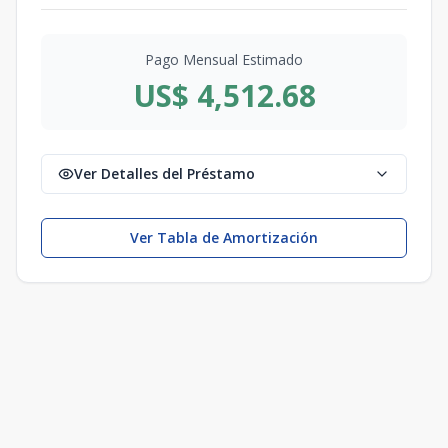
Pago Mensual Estimado
US$ 4,512.68
Ver Detalles del Préstamo
Ver Tabla de Amortización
......
- _Exercise objective_:
Reproduce the listing exactly. Do not include its images.

- _Your solution_:
Pago Mensual Estimado
US$ 4,512.68
Ver Detalles del Préstamo
Ver Tabla de Amortización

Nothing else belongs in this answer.